No free-speech issue: Judge tosses lawsuit targeting Sarah Palin

It was a case of turning lemonade into lemons -- Sarah Palin-style, contends a self-described citizen lobbyist.

Chip Thoma, a longtime Alaska activist, said the former Alaska governor ordered her staff to destroy his reputation after he complained about the large number of tour buses driving by for a peek at the governor’s mansion.

Palin, he said in a federal court lawsuit, saw an opportunity to portray herself as a victim of his traffic complaints. She directed her staff to put out the word that Thoma was not only trying to drive her out of the governor’s mansion, the lawsuit contended, but had stooped to criticizing her daughter Piper’s lemonade stand -- a dagger Thoma insists he never threw.

The former governor’s real motive, he said, was to use him to explain why she was spending so much time away from Juneau; critics had suggested she shouldn’t be collecting per diem pay for living at her home in Wasilla, Alaska.


Though Thoma cited quotes purporting to be from Palin’s own emails to back up his story, a federal judge threw out his lawsuit on Thursday, ruling that the quotes weren’t admissible, and that Thoma’s 1st Amendment rights to free speech weren’t violated.

“Thoma chose to engage on a public issue, and although Thoma believes that he was insulted in response, this does not necessarily rise to the level of a constitutional violation,” U.S. District Judge Timothy M. Burgess said in his order. “Thoma remained free to express his opinion on the traffic issue -- he simply decided not to.”

Thoma, well-known in Juneau for helping lead the campaign to impose greater regulations on the cruise ship industry, decided in 2009 — the year after Palin had shot to fame by running for vice president — to pass out fliers complaining about the tour buses driving past Palin’s official residence.

Thoma’s information on what happened next came via a book, “Blind Allegiance,” co-written by former Palin aide Frank Bailey. The book contains a large number of emails Bailey said he took with him after leaving the job, and several of them, Thoma asserts, suggest that Palin saw Thoma’s anti-bus campaign as a way to turn around the spin on her frequent travels outside of Juneau.


At first, according to court documents that quote the book, Palin was amazed that Thoma, whom she’d never met, was even raising the issue: “Really? Is this a joke? I don’t even know how to take it … except we’ll hear that somehow this is my fault that I let the neighborhood go to hell in a handbasket. Kinda funny!” she supposedly wrote.

But Thoma’s court memorandum says Bailey went on to reveal that Palin and her staff decided to “push this story to the broader media.” They added “made-up speculation” that Thoma was also protesting about Palin’s children playing outside and running lemonade stands, his lawsuit said.

“That [tour bus controversy] is a good issue for us, so … please get it out there,” Palin supposedly ordered her staff.

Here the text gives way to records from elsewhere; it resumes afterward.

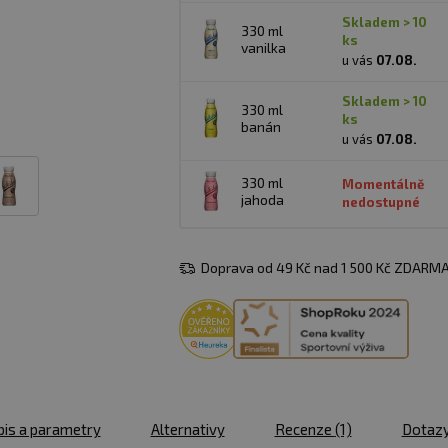
skladem > 10
330 ml
ks
vanilka
u vás
07.08.
skladem > 10
330 ml
ks
banán
u vás
07.08.
330 ml
Momentálně
jahoda
nedostupné
Doprava od 49 Kč nad 1 500 Kč ZDARMA
is a parametry
Alternativy
Recenze
(1)
Dotaz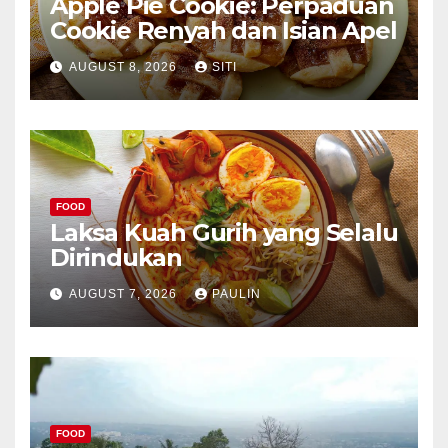
Apple Pie Cookie: Perpaduan
Cookie Renyah dan Isian Apel
AUGUST 8, 2026
SITI
FOOD
Laksa Kuah Gurih yang Selalu
Dirindukan
AUGUST 7, 2026
PAULIN
FOOD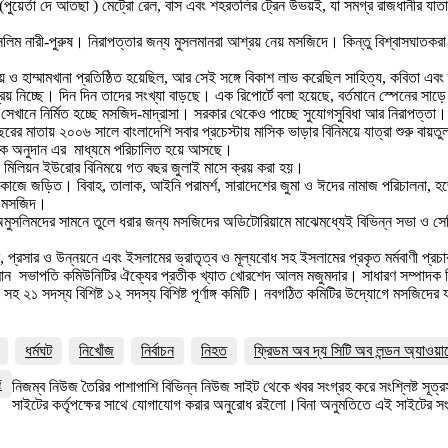
খ্যাত (পুয়ের্তা দে আতছা ) মেট্রো রেল, বাস এবং শহরতলির ট্রেন উভয়ই, যা সমগ্র রাজধানী
সলিম নারী-পুরুষ। নিরাপত্তার জন্য মুসলমানরা আশ্রয় নেয় মসজিদে। কিন্তু বিশ্বাসঘাতকরা
বিদ্যালয় ও হাম্মামখানা প্রতিষ্ঠিত হয়েছিল, আর সেই সঙ্গে বিকাশ লাভ করেছিল সাহিত্য, কব
রয় নিচ্ছে। দিন দিন তাদের সংখ্যা বাড়ছে। এক রিপোর্টে বলা হয়েছে, বর্তমানে স্পেনের স
 সেখানে নির্মিত হচ্ছে মসজিদ-মাদ্রাসা। সরকার থেকেও পাচ্ছে সুযোগসুবিধা আর নিরাপত্তা।
াতায় ২০০৬ সালে বাংলাদেশি সবার প্রচেস্টায় মাসিক ভাড়ার বিনিময়ে যাত্রা শুরু বায়তুল
থিক অনুদান এর মাধ্যমে পরিচালিত হয়ে আসছে।
 মিলিয়ন ইউরোর বিনিময়ে গত বছর জুলাই মাসে ক্রয় করা হয়।
িক কাজে জড়িত। বিবাহ, তালাক, আইনি পরামর্শ, সারাদেশের জুমা ও ঈদের নামাজ পরিচালনা, 
ই মসজিদ।
মুসলিমদের সামনে তুলে ধরার জন্য মসজিদের অডিটোরিয়ামে মাঝেমধ্যেই বিভিন্ন সভা ও সে
 প্রসার ও উন্নয়নে এবং ইসলামের ভ্রাতৃত্ব ও মূল্যবোধ সহ ইসলামের প্রকৃত মর্মবাণী প্রচ
্তমান সভাপতি কমিউনিটির ঐক্যের প্রতীক খ্যাত খোরশেদ আলম মজুমদার। সাধারণ সম্পাদক হ
সহ ২১ সদস্য বিশিষ্ট ১২ সদস্য বিশিষ্ট পূর্ণাঙ্গ কমিটি। নবগঠিত কমিটির উদ্যোগে মসজিদের যা
ধর্মঘট
নিখোঁজ
নির্বাচন
নিহত
ফ্রিডম অব দ্য সিটি অব লন্ডন অ্যাওয়া
জ
নিজম্ব নিউজ তৈরির পাশাপাশি বিভিন্ন নিউজ সাইট থেকে খবর সংগ্রহ করে সংশ্লিষ্ট সূ
সাইটের কর্তৃপক্ষের সাথে যোগাযোগ করার অনুরোধ রইলো।বিনা অনুমতিতে এই সাইটের 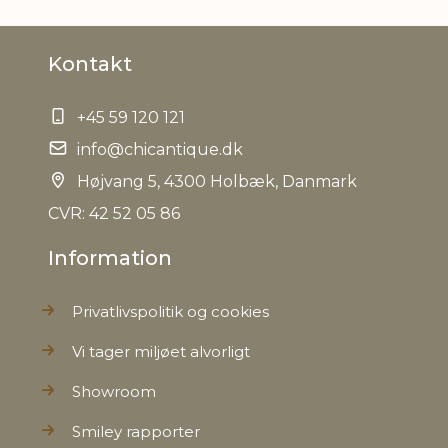
Bruttovægt
1.000000
Kontakt
EAN
5712750352630
+45 59 120 121
Tariffnumber
6307909899
info@chicantique.dk
Nettovægt
Højvang 5, 4300 Holbæk, Danmark
0.800000
CVR: 42 52 05 86
Dropship
Nej
Information
Kollektion
AW23
Privatlivspolitik og cookies
Vi tager miljøet alvorligt
Showroom
Smiley rapporter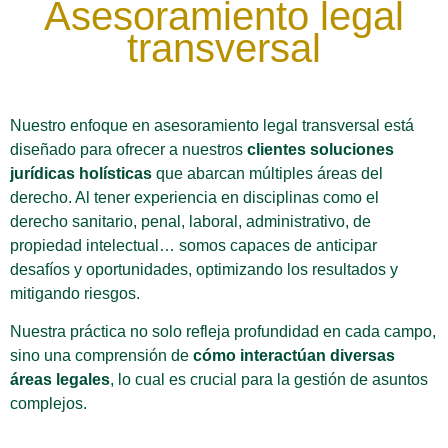
Asesoramiento legal
transversal
Nuestro enfoque en asesoramiento legal transversal está
diseñado para ofrecer a nuestros
clientes soluciones
jurídicas holísticas
que abarcan múltiples áreas del
derecho. Al tener experiencia en disciplinas como el
derecho sanitario, penal, laboral, administrativo, de
propiedad intelectual… somos capaces de anticipar
desafíos y oportunidades, optimizando los resultados y
mitigando riesgos.
Nuestra práctica no solo refleja profundidad en cada campo,
sino una comprensión de
cómo interactúan diversas
áreas legales
, lo cual es crucial para la gestión de asuntos
complejos.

The staff went to work, Bailey related in his book: “We managed to have published a nasty spin on what started out as bus congestion and pollution and turn this into Sarah’s Juneau crucifixion.”


The governor’s staff is said to have provided “talking points” on the issue to a Palin-friendly blog, Conservatives4Palin, which subsequently published a post, “Juneau Resident Attempts to Close Down Piper Palin’s Lemonade Stand.”

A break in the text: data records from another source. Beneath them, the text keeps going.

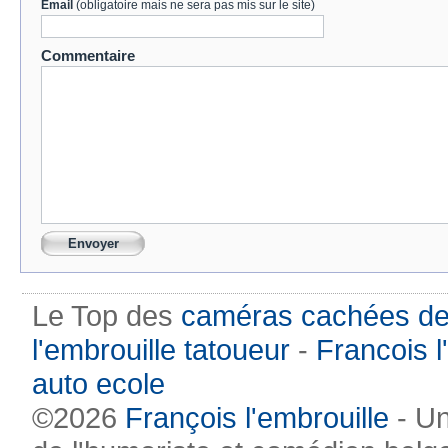
Email
(obligatoire mais ne sera pas mis sur le site)
Commentaire
Le Top des
caméras cachées de
l'embrouille tatoueur
-
Francois l
auto ecole
©2026
François l'embrouille
- Un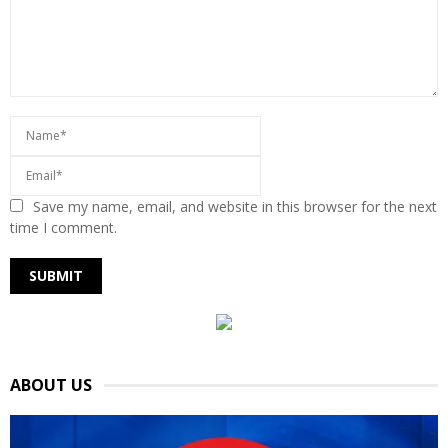
Save my name, email, and website in this browser for the next
time I comment.
ABOUT US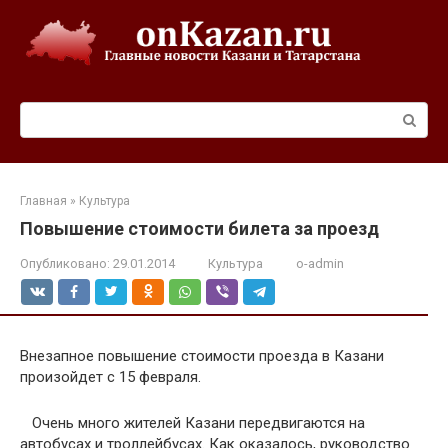
Перейти
к
контенту
Поиск:
Главная
»
Культура
Повышение стоимости билета за проезд
Опубликовано:
29.01.2014
Культура
o-admin
Внезапное повышение стоимости проезда в Казани
произойдет с 15 февраля.
Очень много жителей Казани передвигаются на
автобусах и троллейбусах. Как оказалось, руководство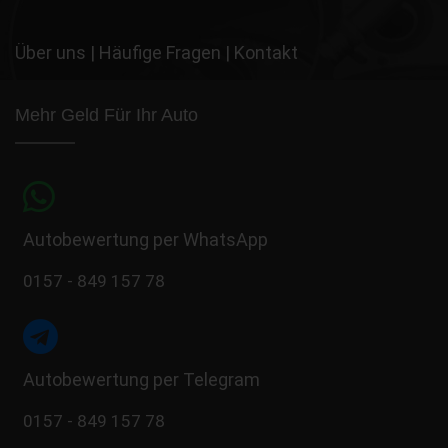
Über uns
|
Häufige Fragen
|
Kontakt
Mehr Geld Für Ihr Auto
Autobewertung per WhatsApp
0157 - 849 157 78
Autobewertung per Telegram
0157 - 849 157 78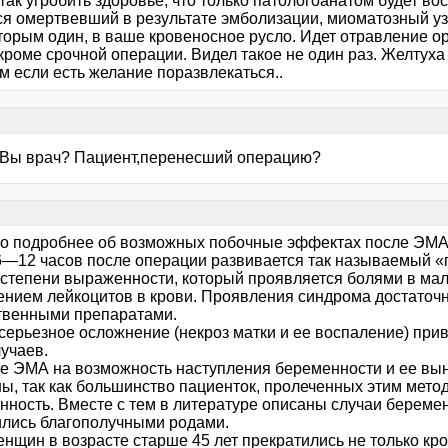
ак угробить здоровье, что только патологоанатом будет во
ся омертвевший в результате эмболизации, миоматозный уз
торым один, в ваше кровеносное русло. Идет отравление ор
кроме срочной операции. Видел такое не один раз. Желтуха 
м если есть желание поразвлекаться..
- Вы врач? Пациент,перенесший операцию?
о подробнее об возможных побочные эффектах после ЭМА
6—12 часов после операции развивается так называемый 
 степени выраженности, который проявляется болями в мало
нием лейкоцитов в крови. Проявления синдрома достаточн
твенными препаратами.
серьезное осложнение (некроз матки и ее воспаление) прив
учаев.
е ЭМА на возможность наступления беременности и ее вы
ны, так как большинство пациенток, пролеченных этим мето
нность. Вместе с тем в литературе описаны случаи береме
ились благополучными родами.
нщин в возрасте старше 45 лет прекратились не только кро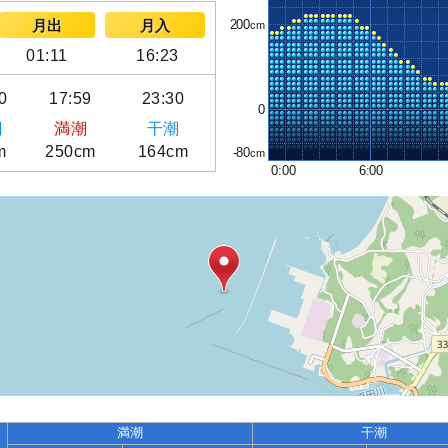
200
月出
月入
01:11
16:23
0
17:59
23:30
0
潮
満潮
干潮
m
250cm
164cm
-80
0:00
6:00
満潮
干潮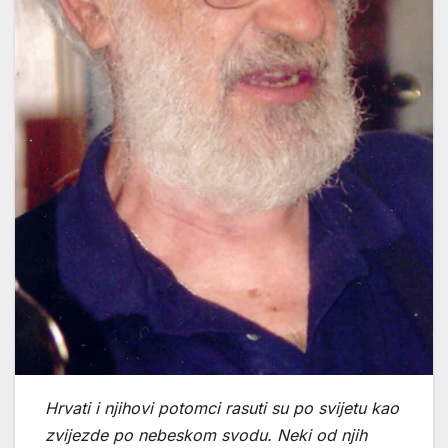
Hrvati i njihovi potomci rasuti su po svijetu kao
zvijezde po nebeskom svodu. Neki od njih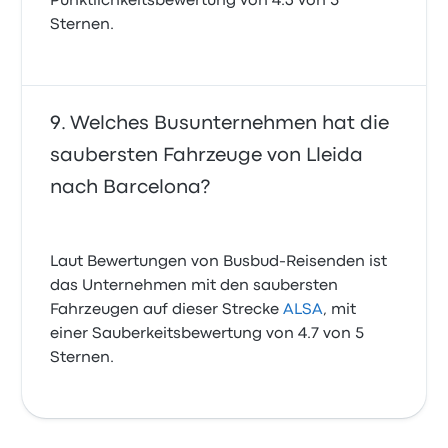
Pünktlichkeitsbewertung von 4.3 von 5
Sternen.
Welches Busunternehmen hat die
saubersten Fahrzeuge von Lleida
nach Barcelona?
Laut Bewertungen von Busbud-Reisenden ist
das Unternehmen mit den saubersten
Fahrzeugen auf dieser Strecke
ALSA
, mit
einer Sauberkeitsbewertung von 4.7 von 5
Sternen.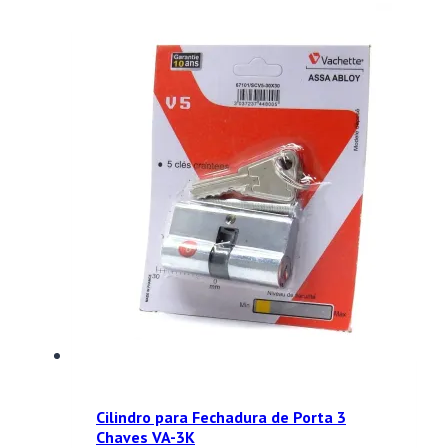
Cilindro para Fechadura de Porta 3
Chaves VA-3K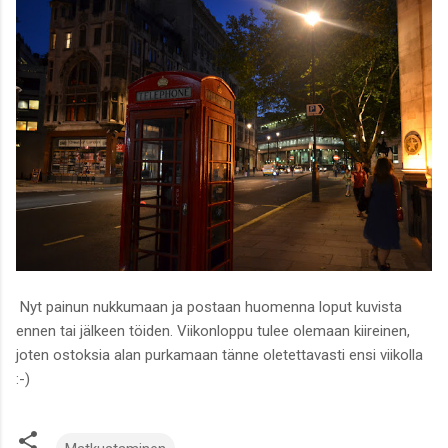
Nyt painun nukkumaan ja postaan huomenna loput kuvista
ennen tai jälkeen töiden. Viikonloppu tulee olemaan kiireinen,
joten ostoksia alan purkamaan tänne oletettavasti ensi viikolla
:-)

“It seems that Mr. Thoma doesn’t enjoy the Palin children very much,” the post said. Commentators weighed in on conservative blogs, referring to Thoma as “unhinged,” “drug-addicted,” and “sick.”

Palin herself appeared to love it, according to the book’s account cited in court papers: “This is hilarious! And [Piper’s] planning this [lemonade] stand again for the next sunny day.”

She was reportedly critical of her staff for not having gone even further to push the story in the mainstream media. “See, I wanted to get out ahead of this and provide another reason why I need to get out of Juneau more often, instead, Chip got to spin the story his way. I hope we didn’t blow an opportunity,” she complained in one excerpt quoted in the lawsuit.


From a legal standpoint, the purported emails amounted to nothing.

Burgess said he couldn’t consider Bailey’s book as evidence; merely quoting from it in court papers was no more than unsubstantiated hearsay, he concluded. “Thoma provides no evidence to demonstrate that Palin made these comments concerning Thoma or directed others to do so,” the judge said.

Palin denied even knowing Thoma. When she heard about his anti-tour-bus campaign, she told the court, she concluded it was an issue for the city of Juneau to deal with, not state government.

“I recall that I was at the time receiving some criticism for being away from the state capitol in Juneau. I recall commenting that in light of Mr. Thoma’s campaign, it seemed I was also being criticized for my presence in Juneau,” Palin wrote in her affidavit filed with the court.


She said she felt Thoma’s campaign was “ill-considered,” given the money that tourism generates in Alaska, but said she never took action to silence or discredit him.

“I have never said or done anything with the intent of preventing Mr. Thoma from exercising his 1st Amendment rights,” she said.